Looking at the potential underlying mechanisms behind the findings, the researchers ruled out the possibility of ‘emissions leakage’ in the form of businesses transferring their emissions from the regulated state to unregulated regions.
However, their regional analysis was key to identifying a novel loophole: multi-state businesses adjusting their market share in facilities within the regulated areas, thus decreasing their accountability for emissions.
While this might not change the overall level of emissions, the researchers point out that it could lead to technological and other operational shifts that, in turn, could impact that region’s local economy.
The authors also highlight the importance of using a regional approach and a methodology that focuses on regional contiguity and spatial distance between regulated and unregulated regions to estimate the impact of climate regulations more precisely.

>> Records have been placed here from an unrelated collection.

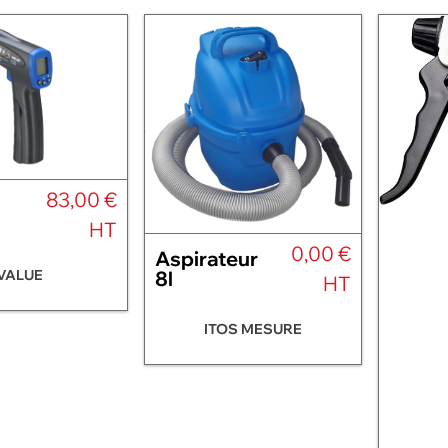
83,00 €
HT
0,00 €
Aspirateur
VALUE
8l
HT
ITOS MESURE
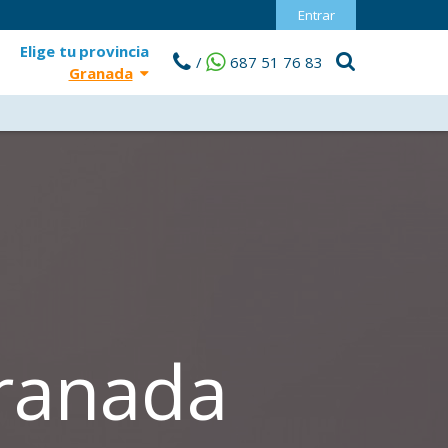
Entrar
Elige tu
provincia
/
687 51 76 83
Granada
Granada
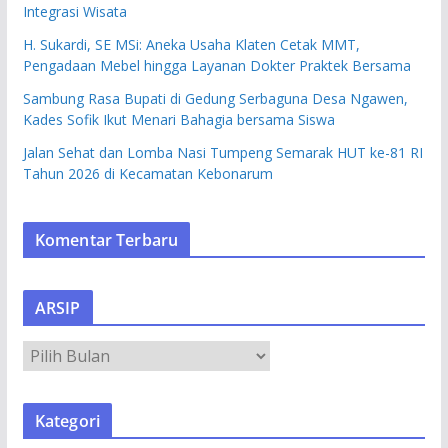
Integrasi Wisata
H. Sukardi, SE MSi: Aneka Usaha Klaten Cetak MMT,
Pengadaan Mebel hingga Layanan Dokter Praktek Bersama
Sambung Rasa Bupati di Gedung Serbaguna Desa Ngawen,
Kades Sofik Ikut Menari Bahagia bersama Siswa
Jalan Sehat dan Lomba Nasi Tumpeng Semarak HUT ke-81 RI
Tahun 2026 di Kecamatan Kebonarum
Komentar Terbaru
ARSIP
A
R
S
Kategori
I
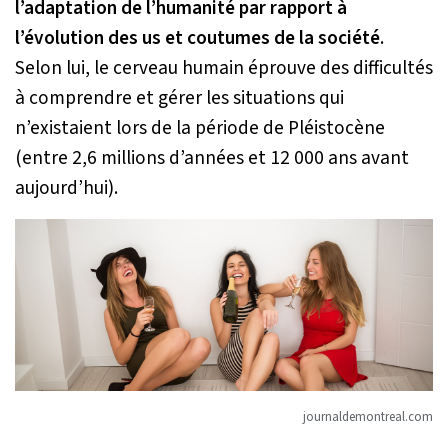
l’adaptation de l’humanité par rapport à
l’évolution des us et coutumes de la société
.
Selon lui, le cerveau humain éprouve des difficultés
à comprendre et gérer les situations qui
n’existaient lors de la période de Pléistocène
(entre 2,6 millions d’années et 12 000 ans avant
aujourd’hui).
journaldemontreal.com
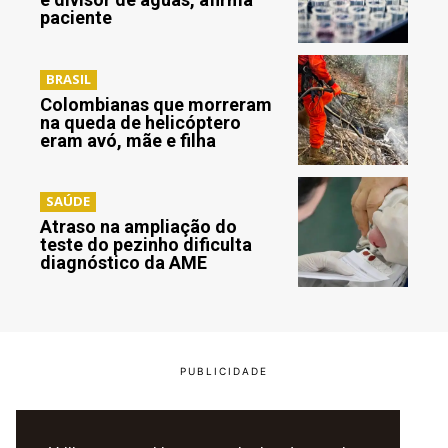
paciente
BRASIL
Colombianas que morreram
na queda de helicóptero
eram avó, mãe e filha
SAÚDE
Atraso na ampliação do
teste do pezinho dificulta
diagnóstico da AME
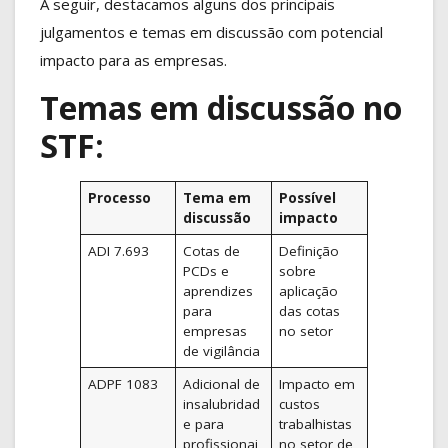
A seguir, destacamos alguns dos principais
julgamentos e temas em discussão com potencial
impacto para as empresas.
Temas em discussão no
STF:
Processo
Tema em
Possível
discussão
impacto
ADI 7.693
Cotas de
Definição
PCDs e
sobre
aprendizes
aplicação
para
das cotas
empresas
no setor
de vigilância
ADPF 1083
Adicional de
Impacto em
insalubridad
custos
e para
trabalhistas
profissionai
no setor de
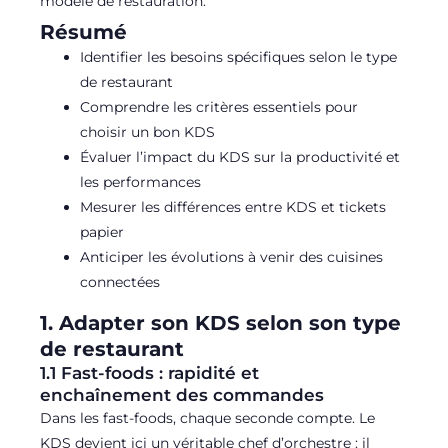
modèle de restauration.
Résumé
Identifier les besoins spécifiques selon le type
de restaurant
Comprendre les critères essentiels pour
choisir un bon KDS
Évaluer l’impact du KDS sur la productivité et
les performances
Mesurer les différences entre KDS et tickets
papier
Anticiper les évolutions à venir des cuisines
connectées
1. Adapter son KDS selon son type
de restaurant
1.1 Fast-foods : rapidité et
enchaînement des commandes
Dans les fast-foods, chaque seconde compte. Le
KDS devient ici un véritable chef d’orchestre : il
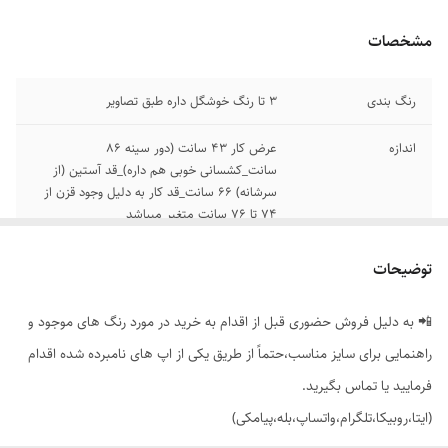
مشخصات
رنگ بندی
3 تا رنگ خوشگل داره طبق تصاویر
اندازه
عرض کار 43 سانت (دور سینه 86
سانت_کشسانی خوبی هم داره)_قد آستین (از
سرشانه) 66 سانت_قد کار به دلیل وجود قزن از
74 تا 76 سانت متغیر میباشد
توضیحات
📲 به دلیل فروش حضوری قبل از اقدام به خرید در مورد رنگ های موجود و
راهنمایی برای سایز مناسب،حتماً از طریق یکی از اپ های نامبرده شده اقدام
فرمایید یا تماس بگیرید.
(ایتا،روبیکا،تلگرام،واتساپ،بله،پیامکی)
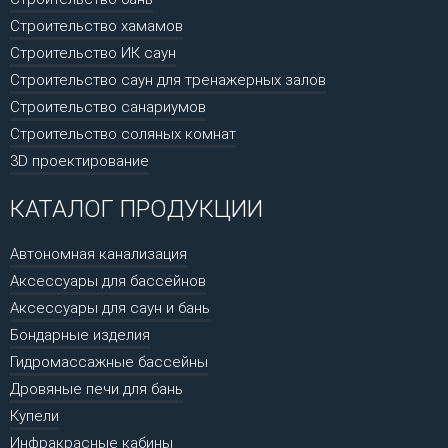
Строительство хамамов
Строительство ИК саун
Строительство саун для тренажерных залов
Строительство санариумов
Строительство соляных комнат
3D проектирование
КАТАЛОГ ПРОДУКЦИИ
Автономная канализация
Аксессуары для бассейнов
Аксессуары для саун и бань
Бондарные изделия
Гидромассажные бассейны
Дровяные печи для бань
Купели
Инфракрасные кабины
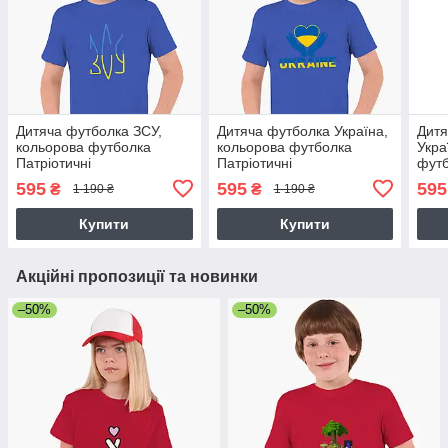
Дитяча футболка ЗСУ,
Дитяча футболка Україна,
Дитя
кольорова футболка
кольорова футболка
Укра
Патріотичні
Патріотичні
футб
595
595
595
₴
₴
1 190 ₴
1 190 ₴
Купити
Купити
Акційні пропозиції та новинки
–50%
–50%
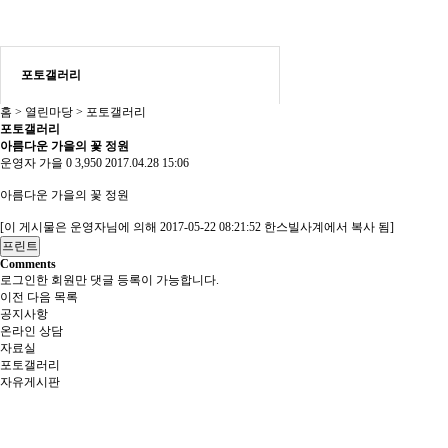
포토갤러리
홈 > 열린마당 > 포토갤러리
포토갤러리
아름다운 가을의 꽃 정원
운영자
가을
0
3,950
2017.04.28 15:06
아름다운 가을의 꽃 정원
[이 게시물은 운영자님에 의해 2017-05-22 08:21:52 한스빌사계에서 복사 됨]
프린트
Comments
로그인한 회원만 댓글 등록이 가능합니다.
이전
다음
목록
공지사항
온라인 상담
자료실
포토갤러리
자유게시판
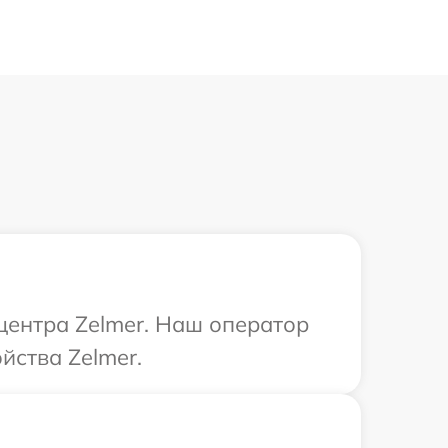
 центра Zelmer. Наш оператор
йства Zelmer.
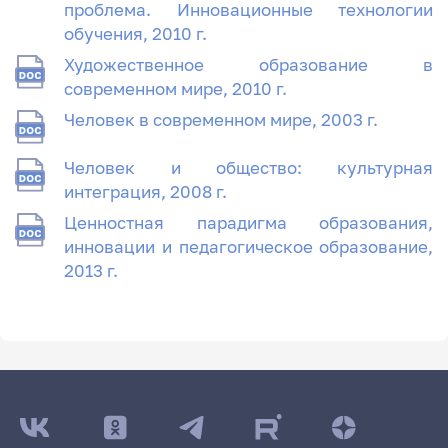
проблема. Инновационные технологии
обучения, 2010 г.
Художественное образование в
современном мире, 2010 г.
Человек в современном мире, 2003 г.
Человек и общество: культурная
интеграция, 2008 г.
Ценностная парадигма образования,
инновации и педагогическое образование,
2013 г.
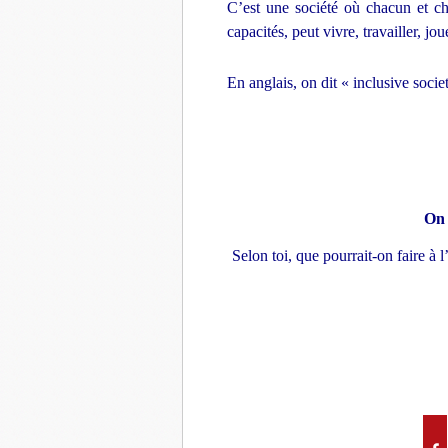
C’est une société où chacun et cha
capacités, peut vivre, travailler, jo
En anglais, on dit « inclusive socie
On 
Selon toi, que pourrait-on faire à l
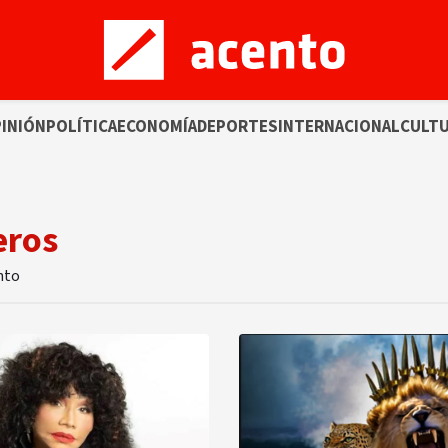
INIÓN
POLÍTICA
ECONOMÍA
DEPORTES
INTERNACIONAL
CULT
eros
nto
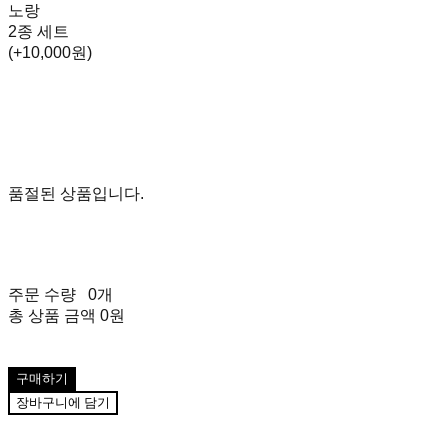
노랑
2종 세트
(+10,000원)
품절된 상품입니다.
주문 수량
0개
총 상품 금액
0원
구매하기
장바구니에 담기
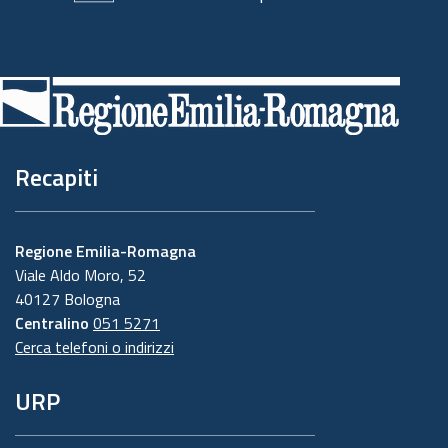
Piè
di
pagina
Recapiti
Regione Emilia-Romagna
Viale Aldo Moro, 52
40127 Bologna
Centralino
051 5271
Cerca telefoni o indirizzi
URP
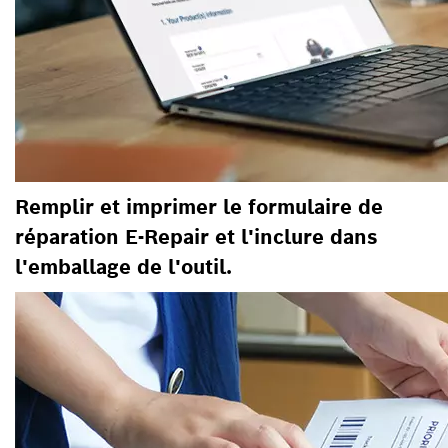
Remplir et imprimer le formulaire de
réparation E-Repair et l'inclure dans
l'emballage de l'outil.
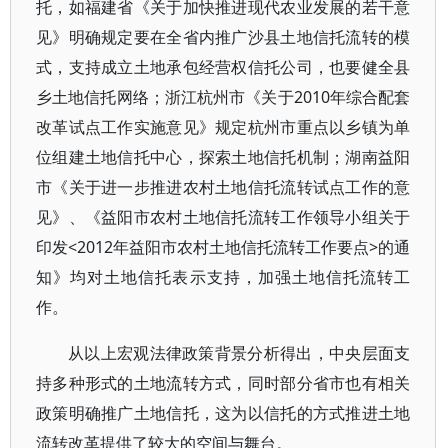
托，如福建省《关于加快推进现代农业发展的若干意
见》明确规定要在全省内推广沙县土地信托流转的模
式，支持成立土地承包经营权信托公司，也要健全县
乡土地信托网络；浙江杭州市《关于2010年综合配套
改革试点工作实施意见》规定杭州市重点以乡镇为单
位组建土地信托中心，探索土地信托机制；湖南益阳
市《关于进一步推进农村土地信托流转试点工作的意
见》、《益阳市农村土地信托流转工作领导小组关于
印发<2012年益阳市农村土地信托流转工作要点>的通
知》均对土地信托表示支持，加强土地信托流转工
作。
从以上宏观法律政策背景分析得出，中央层面支
持多种形式的土地流转方式，同时部分省市也有相关
政策明确推广土地信托，这为以信托的方式推进土地
流转改革提供了较大的空间与舞台。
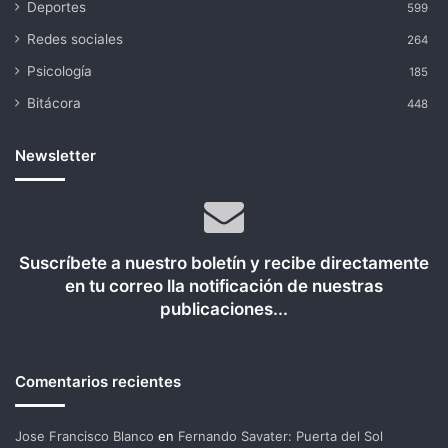
Deportes
599
Redes sociales
264
Psicología
185
Bitácora
448
Newsletter
Suscríbete a nuestro boletín y recibe directamente
en tu correo lla notificación de nuestras
publicaciones...
Comentarios recientes
Jose Francisco Blanco
en
Fernando Savater: Puerta del Sol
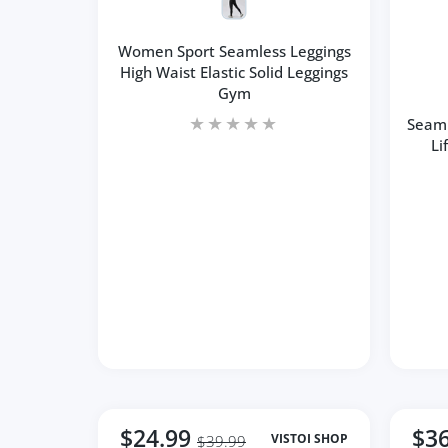
Women Sport Seamless Leggings
High Waist Elastic Solid Leggings
Gym
Seaml
Li
$24.99
$36
VISTOI SHOP
$39.99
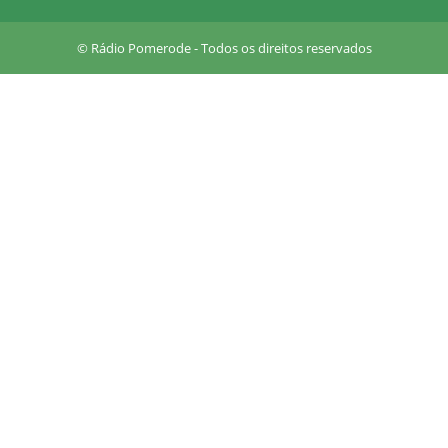
a
r
© Rádio Pomerode - Todos os direitos reservados
e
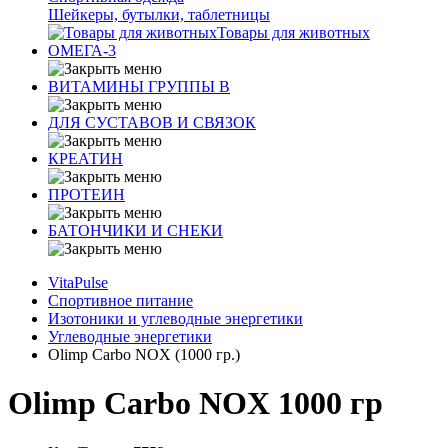
Шейкеры, бутылки, таблетницы
Товары для животных
ОМЕГА-3
ВИТАМИНЫ ГРУППЫ В
ДЛЯ СУСТАВОВ И СВЯЗОК
КРЕАТИН
ПРОТЕИН
БАТОНЧИКИ И СНЕКИ
VitaPulse
Спортивное питание
Изотоники и углеводные энергетики
Углеводные энергетики
Olimp Carbo NOX (1000 гр.)
Olimp Carbo NOX 1000 гр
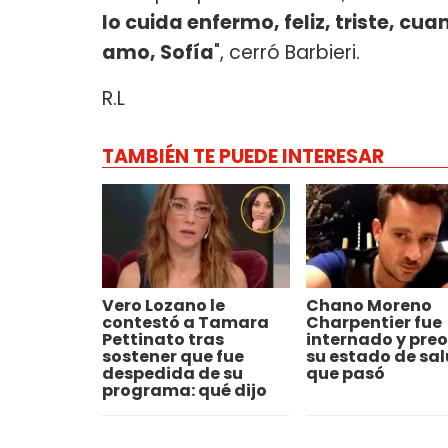
lo cuida enfermo, feliz, triste, cua
amo, Sofía
", cerró Barbieri.
R.L
TAMBIÉN TE PUEDE INTERESAR
Vero Lozano le
Chano Moreno
contestó a Tamara
Charpentier fue
Pettinato tras
internado y pre
sostener que fue
su estado de sal
despedida de su
que pasó
programa: qué dijo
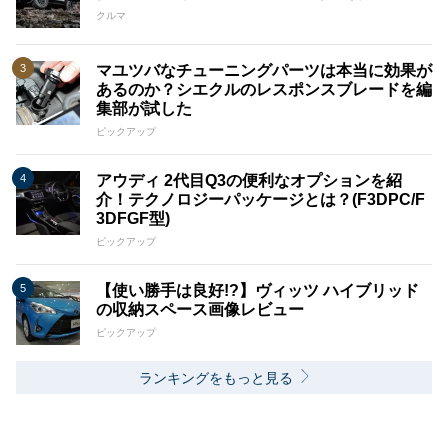
クルマ
マユツバなチューニングパーツは本当に効果が
あるのか？シエクルのレスポンスブレードを編
集部が試した
ピックアップ
アウディ 2代目Q3の便利なオプションを紹
介！テクノロジーパッケージとは？(F3DPC/F
3DFGF型)
ピックアップ
【使い勝手は良好!?】ヴィッツ ハイブリッド
の収納スペース画像レビュー
ピックアップ
ランキングをもっと見る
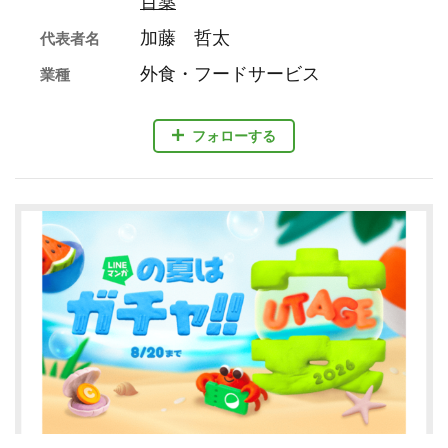
百薬
加藤 哲太
代表者名
外食・フードサービス
業種
フォローする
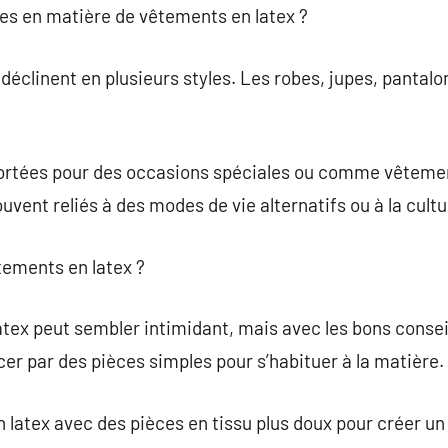
ces en matière de vêtements en latex ?
éclinent en plusieurs styles. Les robes, jupes, pantalon
ortées pour des occasions spéciales ou comme vêtemen
uvent reliés à des modes de vie alternatifs ou à la cult
ements en latex ?
ex peut sembler intimidant, mais avec les bons conseils,
r par des pièces simples pour s’habituer à la matière.
latex avec des pièces en tissu plus doux pour créer un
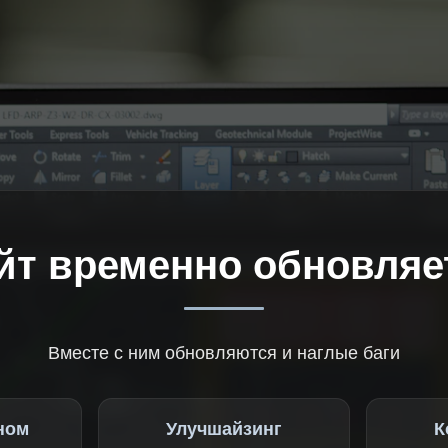
йт временно обновляе
Вместе с ним обновляются и наглые баги
ном
Улучшайзинг
К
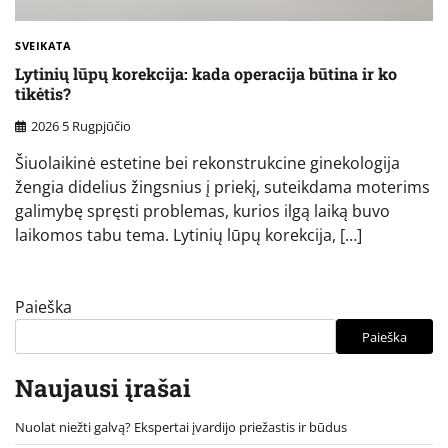
SVEIKATA
Lytinių lūpų korekcija: kada operacija būtina ir ko
tikėtis?
2026 5 Rugpjūčio
Šiuolaikinė estetine bei rekonstrukcine ginekologija
žengia didelius žingsnius į priekį, suteikdama moterims
galimybę spręsti problemas, kurios ilgą laiką buvo
laikomos tabu tema. Lytinių lūpų korekcija, […]
Paieška
Paieška
Naujausi įrašai
Nuolat niežti galvą? Ekspertai įvardijo priežastis ir būdus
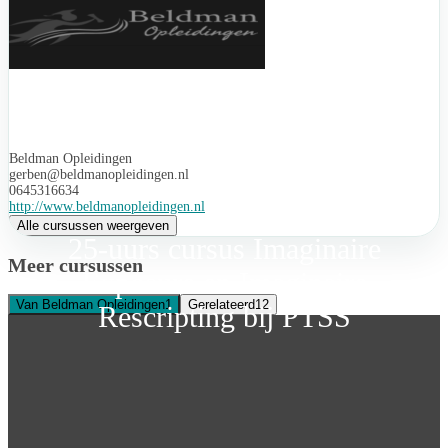
Beldman Opleidingen
gerben@beldmanopleidingen.nl
0645316634
http://www.beldmanopleidingen.nl
Alle cursussen weergeven
25-uurs cursus Imaginaire
Meer cursussen
Exposure en Imaginaire
Van Beldman Opleidingen
1
Gerelateerd
12
Rescripting bij PTSS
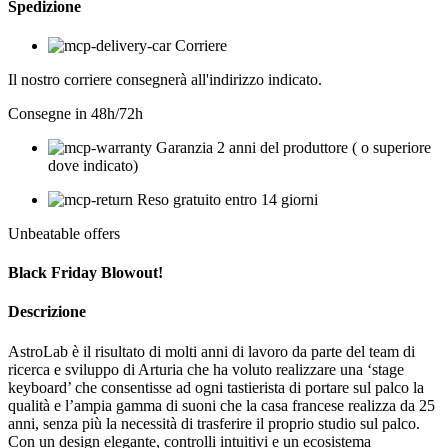
Spedizione
Corriere
Il nostro corriere consegnerà all'indirizzo indicato.
Consegne in 48h/72h
Garanzia 2 anni del produttore ( o superiore
dove indicato)
Reso gratuito entro 14 giorni
Unbeatable offers
Black Friday Blowout!
Descrizione
AstroLab è il risultato di molti anni di lavoro da parte del team di
ricerca e sviluppo di Arturia che ha voluto realizzare una ‘stage
keyboard’ che consentisse ad ogni tastierista di portare sul palco la
qualità e l’ampia gamma di suoni che la casa francese realizza da 25
anni, senza più la necessità di trasferire il proprio studio sul palco.
Con un design elegante, controlli intuitivi e un ecosistema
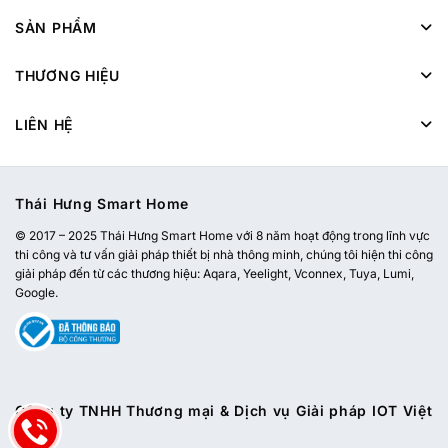
SẢN PHẨM
THƯƠNG HIỆU
LIÊN HỆ
Thái Hưng Smart Home
© 2017 – 2025 Thái Hưng Smart Home với 8 năm hoạt động trong lĩnh vực
thi công và tư vấn giải pháp thiết bị nhà thông minh, chúng tôi hiện thi công
giải pháp đến từ các thương hiệu: Aqara, Yeelight, Vconnex, Tuya, Lumi,
Google.
Công ty TNHH Thương mại & Dịch vụ Giải pháp IOT Việt
Nam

Professor Onali said: “Our research reveals some of the unintended consequences of these regulations that only a regional perspective can bring to light. We hope it can provide important lessons for regional policymakers as our results suggest that regional cap-and-trade programmes could be successful in countries other than the United States as long as the cap is binding.”
Such a regional approach can also help to understand the potential impact of lobbying from polluting industries, said Professor Onali, adding: “There is a trade-off between a hard stance against lobbying, which might lead to relocation of factories in other regions, and a more sympathetic behaviour towards emitters, which might undermine the societal goal to curb emissions.”
“Keep calm and carry on emitting: cap-and-trade rules, local emissions and growth” is published in Regional Studies.